12 And I saw the dead, small and great, stand before God; and the books were opened: and another book was opened, which is the book of life: and the dead were judged out of those things which were written in the books, according to their works.
13 And the sea gave up the dead which were in it; and death and hell delivered up the dead which were in them: and they were judged every man according to their works.
14 And death and hell were cast into the lake of fire. This is the second death.
15 And whosoever was not found written in the book of life was cast into the lake of fire.
3. The first death, and these are spiritual separations we are talking about, not physical deaths, took place when Adam sinned against God. In the day he ate, he died . . . spiritually, and was physically removed from God’s presence because of that.

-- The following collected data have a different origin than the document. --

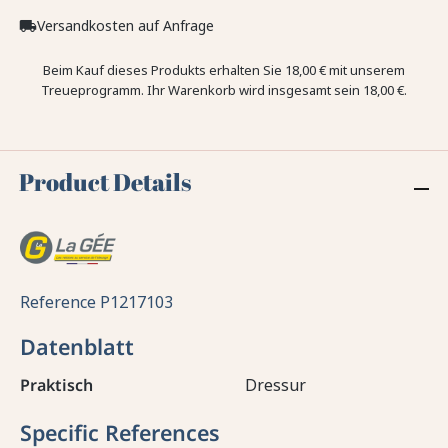
Versandkosten auf Anfrage
local_shipping
Beim Kauf dieses Produkts erhalten Sie
18,00 €
mit unserem
Treueprogramm. Ihr Warenkorb wird insgesamt sein
18,00 €
.
Product Details
Reference
P1217103
Datenblatt
Praktisch
Dressur
Specific References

4. But here in Revelation 20.11-15, unsaved men are brought into Christ’s presence one last time for judgment. It is when they are separated from Him this second time, which is described as the second death, that they are cast into the lake of fire.
5. Do Christians need to worry about such a fate as this? Never. At the time that this second death takes place Christians are already with the Lord in heaven.
 Webster’s New Universal Unabridged Dictionary, (New York: Barnes & Noble Books, 1996), page 1272.
 See footnote for Revelation 2.8, John MacArthur, The MacArthur Study Bible, (Nashville: Word Publishing, 1997), page 1994.
 Rienecker, page 816.
 Rienecker, page 816.
 See footnote for Revelation 2.10, Tim LaHaye Prophecy Study Bible, (AMG Publishers, 2000), page 1366.